## Exercise brief
Copy each entry below exactly as it reads.

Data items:

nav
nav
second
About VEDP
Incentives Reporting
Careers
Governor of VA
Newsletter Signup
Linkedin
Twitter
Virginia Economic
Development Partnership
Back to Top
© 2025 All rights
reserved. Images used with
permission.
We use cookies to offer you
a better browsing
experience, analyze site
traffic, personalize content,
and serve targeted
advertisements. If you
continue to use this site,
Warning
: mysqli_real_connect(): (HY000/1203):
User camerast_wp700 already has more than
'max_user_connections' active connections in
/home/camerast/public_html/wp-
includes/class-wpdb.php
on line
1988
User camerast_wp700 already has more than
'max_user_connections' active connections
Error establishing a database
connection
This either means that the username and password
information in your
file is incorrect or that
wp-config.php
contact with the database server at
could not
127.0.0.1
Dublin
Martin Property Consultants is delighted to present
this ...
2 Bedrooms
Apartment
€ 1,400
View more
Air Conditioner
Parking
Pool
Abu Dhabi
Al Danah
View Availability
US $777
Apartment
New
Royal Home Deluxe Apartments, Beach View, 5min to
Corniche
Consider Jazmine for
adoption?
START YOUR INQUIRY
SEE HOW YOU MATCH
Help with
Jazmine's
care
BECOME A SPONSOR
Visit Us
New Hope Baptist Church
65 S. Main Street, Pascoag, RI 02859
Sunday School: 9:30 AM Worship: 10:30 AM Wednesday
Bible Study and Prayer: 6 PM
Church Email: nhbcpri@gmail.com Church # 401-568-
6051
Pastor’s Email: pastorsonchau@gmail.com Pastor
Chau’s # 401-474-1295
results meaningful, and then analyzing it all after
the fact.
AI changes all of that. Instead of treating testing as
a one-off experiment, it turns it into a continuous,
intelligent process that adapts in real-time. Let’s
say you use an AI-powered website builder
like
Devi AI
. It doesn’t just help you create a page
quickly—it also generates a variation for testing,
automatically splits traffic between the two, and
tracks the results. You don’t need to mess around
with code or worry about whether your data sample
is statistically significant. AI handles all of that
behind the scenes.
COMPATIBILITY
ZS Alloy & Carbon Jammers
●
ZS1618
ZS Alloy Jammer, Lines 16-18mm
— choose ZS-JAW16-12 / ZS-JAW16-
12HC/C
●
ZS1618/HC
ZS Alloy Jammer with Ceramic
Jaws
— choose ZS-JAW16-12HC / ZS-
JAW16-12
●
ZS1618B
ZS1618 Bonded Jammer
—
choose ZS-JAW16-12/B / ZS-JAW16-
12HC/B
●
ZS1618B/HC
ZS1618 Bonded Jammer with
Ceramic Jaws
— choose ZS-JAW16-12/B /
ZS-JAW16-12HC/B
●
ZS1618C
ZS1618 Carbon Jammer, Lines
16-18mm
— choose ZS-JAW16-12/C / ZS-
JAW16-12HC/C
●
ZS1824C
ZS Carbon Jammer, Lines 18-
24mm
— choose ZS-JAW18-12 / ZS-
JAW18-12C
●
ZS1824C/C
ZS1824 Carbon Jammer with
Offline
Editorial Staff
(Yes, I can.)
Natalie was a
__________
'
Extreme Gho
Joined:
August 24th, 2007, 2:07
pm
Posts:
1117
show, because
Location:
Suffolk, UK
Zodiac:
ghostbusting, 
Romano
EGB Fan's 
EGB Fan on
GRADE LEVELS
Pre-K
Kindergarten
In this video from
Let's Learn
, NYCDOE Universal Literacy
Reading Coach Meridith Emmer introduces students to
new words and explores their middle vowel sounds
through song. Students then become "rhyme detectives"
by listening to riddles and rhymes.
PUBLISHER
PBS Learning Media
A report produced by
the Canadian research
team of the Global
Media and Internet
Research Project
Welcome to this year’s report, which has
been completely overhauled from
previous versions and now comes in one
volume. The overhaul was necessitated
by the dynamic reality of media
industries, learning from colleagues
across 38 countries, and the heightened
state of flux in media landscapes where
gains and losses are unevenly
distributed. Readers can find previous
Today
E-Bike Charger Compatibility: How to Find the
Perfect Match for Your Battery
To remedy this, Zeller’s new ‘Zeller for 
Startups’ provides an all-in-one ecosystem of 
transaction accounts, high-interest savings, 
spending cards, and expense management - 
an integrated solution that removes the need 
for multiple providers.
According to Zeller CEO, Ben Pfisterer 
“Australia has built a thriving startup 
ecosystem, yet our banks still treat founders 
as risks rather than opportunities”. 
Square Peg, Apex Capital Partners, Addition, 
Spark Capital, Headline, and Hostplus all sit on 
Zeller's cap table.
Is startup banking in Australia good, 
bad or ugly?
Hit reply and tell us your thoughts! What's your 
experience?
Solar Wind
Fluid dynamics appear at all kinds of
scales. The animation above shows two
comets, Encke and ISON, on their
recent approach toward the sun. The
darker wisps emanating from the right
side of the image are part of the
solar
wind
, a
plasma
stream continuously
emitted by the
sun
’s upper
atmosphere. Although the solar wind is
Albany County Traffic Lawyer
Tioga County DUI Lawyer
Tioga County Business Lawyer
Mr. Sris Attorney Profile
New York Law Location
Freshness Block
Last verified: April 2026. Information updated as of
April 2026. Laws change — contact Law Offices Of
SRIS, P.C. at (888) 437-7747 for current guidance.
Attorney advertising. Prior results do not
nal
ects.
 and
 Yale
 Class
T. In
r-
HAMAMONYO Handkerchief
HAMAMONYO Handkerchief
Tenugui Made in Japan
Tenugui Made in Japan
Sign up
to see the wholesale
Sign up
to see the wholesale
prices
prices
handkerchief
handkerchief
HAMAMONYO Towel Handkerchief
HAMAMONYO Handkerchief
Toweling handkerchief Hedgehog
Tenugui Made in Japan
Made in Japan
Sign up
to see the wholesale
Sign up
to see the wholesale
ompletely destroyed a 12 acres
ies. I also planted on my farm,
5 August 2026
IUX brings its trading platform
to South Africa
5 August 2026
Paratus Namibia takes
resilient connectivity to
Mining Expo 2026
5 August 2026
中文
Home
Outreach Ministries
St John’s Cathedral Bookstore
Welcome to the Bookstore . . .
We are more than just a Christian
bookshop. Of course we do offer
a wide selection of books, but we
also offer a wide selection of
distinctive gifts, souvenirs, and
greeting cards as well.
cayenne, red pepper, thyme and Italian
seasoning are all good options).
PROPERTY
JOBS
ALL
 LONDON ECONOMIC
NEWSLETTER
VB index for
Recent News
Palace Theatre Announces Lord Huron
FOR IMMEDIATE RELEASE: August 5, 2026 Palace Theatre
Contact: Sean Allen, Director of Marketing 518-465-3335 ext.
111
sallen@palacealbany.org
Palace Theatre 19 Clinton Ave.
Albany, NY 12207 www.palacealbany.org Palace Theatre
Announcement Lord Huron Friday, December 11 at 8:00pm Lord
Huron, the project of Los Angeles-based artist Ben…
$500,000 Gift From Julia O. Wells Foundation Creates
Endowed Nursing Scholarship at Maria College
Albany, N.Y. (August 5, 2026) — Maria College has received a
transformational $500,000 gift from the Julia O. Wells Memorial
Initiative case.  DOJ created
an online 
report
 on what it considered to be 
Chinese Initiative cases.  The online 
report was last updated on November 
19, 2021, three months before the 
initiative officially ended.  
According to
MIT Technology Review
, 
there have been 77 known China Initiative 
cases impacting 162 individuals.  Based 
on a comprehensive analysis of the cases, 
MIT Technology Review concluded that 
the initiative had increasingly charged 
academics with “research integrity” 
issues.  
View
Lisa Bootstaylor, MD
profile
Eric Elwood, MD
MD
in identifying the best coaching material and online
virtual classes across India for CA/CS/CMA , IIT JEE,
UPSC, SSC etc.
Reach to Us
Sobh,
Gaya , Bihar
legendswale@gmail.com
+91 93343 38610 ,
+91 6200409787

## Answer to this task
nav
nav
second
About VEDP
Incentives Reporting
Careers
Governor of VA
Newsletter Signup
Linkedin
Twitter
Virginia Economic
Development Partnership
Back to Top
© 2025 All rights
reserved. Images used with
permission.
We use cookies to offer you
a better browsing
experience, analyze site
traffic, personalize content,
and serve targeted
advertisements. If you
continue to use this site,
Warning
: mysqli_real_connect(): (HY000/1203):
User camerast_wp700 already has more than
'max_user_connections' active connections in
/home/camerast/public_html/wp-
includes/class-wpdb.php
on line
1988
User camerast_wp700 already has more than
'max_user_connections' active connections
Error establishing a database
connection
This either means that the username and password
information in your
file is incorrect or that
wp-config.php
contact with the database server at
could not
127.0.0.1
Dublin
Martin Property Consultants is delighted to present
this ...
2 Bedrooms
Apartment
€ 1,400
View more
Air Conditioner
Parking
Pool
Abu Dhabi
Al Danah
View Availability
US $777
Apartment
New
Royal Home Deluxe Apartments, Beach View, 5min to
Corniche
Consider Jazmine for
adoption?
START YOUR INQUIRY
SEE HOW YOU MATCH
Help with
Jazmine's
care
BECOME A SPONSOR
Visit Us
New Hope Baptist Church
65 S. Main Street, Pascoag, RI 02859
Sunday School: 9:30 AM Worship: 10:30 AM Wednesday
Bible Study and Prayer: 6 PM
Church Email: nhbcpri@gmail.com Church # 401-568-
6051
Pastor’s Email: pastorsonchau@gmail.com Pastor
Chau’s # 401-474-1295
results meaningful, and then analyzing it all after
the fact.
AI changes all of that. Instead of treating testing as
a one-off experiment, it turns it into a continuous,
intelligent process that adapts in real-time. Let’s
say you use an AI-powered website builder
like
Devi AI
. It doesn’t just help you create a page
quickly—it also generates a variation for testing,
automatically splits traffic between the two, and
tracks the results. You don’t need to mess around
with code or worry about whether your data sample
is statistically significant. AI handles all of that
behind the scenes.
COMPATIBILITY
ZS Alloy & Carbon Jammers
●
ZS1618
ZS Alloy Jammer, Lines 16-18mm
— choose ZS-JAW16-12 / ZS-JAW16-
12HC/C
●
ZS1618/HC
ZS Alloy Jammer with Ceramic
Jaws
— choose ZS-JAW16-12HC / ZS-
JAW16-12
●
ZS1618B
ZS1618 Bonded Jammer
—
choose ZS-JAW16-12/B / ZS-JAW16-
12HC/B
●
ZS1618B/HC
ZS1618 Bonded Jammer with
Ceramic Jaws
— choose ZS-JAW16-12/B /
ZS-JAW16-12HC/B
●
ZS1618C
ZS1618 Carbon Jammer, Lines
16-18mm
— choose ZS-JAW16-12/C / ZS-
JAW16-12HC/C
●
ZS1824C
ZS Carbon Jammer, Lines 18-
24mm
— choose ZS-JAW18-12 / ZS-
JAW18-12C
●
ZS1824C/C
ZS1824 Carbon Jammer with
Offline
Editorial Staff
(Yes, I can.)
Natalie was a
__________
'
Extreme Gho
Joined:
August 24th, 2007, 2:07
pm
Posts:
1117
show, because
Location:
Suffolk, UK
Zodiac:
ghostbusting, 
Romano
EGB Fan's 
EGB Fan on
GRADE LEVELS
Pre-K
Kindergarten
In this video from
Let's Learn
, NYCDOE Universal Literacy
Reading Coach Meridith Emmer introduces students to
new words and explores their middle vowel sounds
through song. Students then become "rhyme detectives"
by listening to riddles and rhymes.
PUBLISHER
PBS Learning Media
A report produced by
the Canadian research
team of the Global
Media and Internet
Research Project
Welcome to this year’s report, which has
been completely overhauled from
previous versions and now comes in one
volume. The overhaul was necessitated
by the dynamic reality of media
industries, learning from colleagues
across 38 countries, and the heightened
state of flux in media landscapes where
gains and losses are unevenly
distributed. Readers can find previous
Today
E-Bike Charger Compatibility: How to Find the
Perfect Match for Your Battery
To remedy this, Zeller’s new ‘Zeller for 
Startups’ provides an all-in-one ecosystem of 
transaction accounts, high-interest savings, 
spending cards, and expense management - 
an integrated solution that removes the need 
for multiple providers.
According to Zeller CEO, Ben Pfisterer 
“Australia has built a thriving startup 
ecosystem, yet our banks still treat founders 
as risks rather than opportunities”. 
Square Peg, Apex Capital Partners, Addition, 
Spark Capital, Headline, and Hostplus all sit on 
Zeller's cap table.
Is startup banking in Australia good, 
bad or ugly?
Hit reply and tell us your thoughts! What's your 
experience?
Solar Wind
Fluid dynamics appear at all kinds of
scales. The animation above shows two
comets, Encke and ISON, on their
recent approach toward the sun. The
darker wisps emanating from the right
side of the image are part of the
solar
wind
, a
plasma
stream continuously
emitted by the
sun
’s upper
atmosphere. Although the solar wind is
Albany County Traffic Lawyer
Tioga County DUI Lawyer
Tioga County Business Lawyer
Mr. Sris Attorney Profile
New York Law Location
Freshness Block
Last verified: April 2026. Information updated as of
April 2026. Laws change — contact Law Offices Of
SRIS, P.C. at (888) 437-7747 for current guidance.
Attorney advertising. Prior results do not
nal
ects.
 and
 Yale
 Class
T. In
r-
HAMAMONYO Handkerchief
HAMAMONYO Handkerchief
Tenugui Made in Japan
Tenugui Made in Japan
Sign up
to see the wholesale
Sign up
to see the wholesale
prices
prices
handkerchief
handkerchief
HAMAMONYO Towel Handkerchief
HAMAMONYO Handkerchief
Toweling handkerchief Hedgehog
Tenugui Made in Japan
Made in Japan
Sign up
to see the wholesale
Sign up
to see the wholesale
ompletely destroyed a 12 acres
ies. I also planted on my farm,
5 August 2026
IUX brings its trading platform
to South Africa
5 August 2026
Paratus Namibia takes
resilient connectivity to
Mining Expo 2026
5 August 2026
中文
Home
Outreach Ministries
St John’s Cathedral Bookstore
Welcome to the Bookstore . . .
We are more than just a Christian
bookshop. Of course we do offer
a wide selection of books, but we
also offer a wide selection of
distinctive gifts, souvenirs, and
greeting cards as well.
cayenne, red pepper, thyme and Italian
seasoning are all good options).
PROPERTY
JOBS
ALL
 LONDON ECONOMIC
NEWSLETTER
VB index for
Recent News
Palace Theatre Announces Lord Huron
FOR IMMEDIATE RELEASE: August 5, 2026 Palace Theatre
Contact: Sean Allen, Director of Marketing 518-465-3335 ext.
111
sallen@palacealbany.org
Palace Theatre 19 Clinton Ave.
Albany, NY 12207 www.palacealbany.org Palace Theatre
Announcement Lord Huron Friday, December 11 at 8:00pm Lord
Huron, the project of Los Angeles-based artist Ben…
$500,000 Gift From Julia O. Wells Foundation Creates
Endowed Nursing Scholarship at Maria College
Albany, N.Y. (August 5, 2026) — Maria College has received a
transformational $500,000 gift from the Julia O. Wells Memorial
Initiative case.  DOJ created
an online 
report
 on what it considered to be 
Chinese Initiative cases.  The online 
report was last updated on November 
19, 2021, three months before the 
initiative officially ended.  
According to
MIT Technology Review
, 
there have been 77 known China Initiative 
cases impacting 162 individuals.  Based 
on a comprehensive analysis of the cases, 
MIT Technology Review concluded that 
the initiative had increasingly charged 
academics with “research integrity” 
issues.  
View
Lisa Bootstaylor, MD
profile
Eric Elwood, MD
MD
in identifying the best coaching material and online
virtual classes across India for CA/CS/CMA , IIT JEE,
UPSC, SSC etc.
Reach to Us
Sobh,
Gaya , Bihar
legendswale@gmail.com
+91 93343 38610 ,
+91 6200409787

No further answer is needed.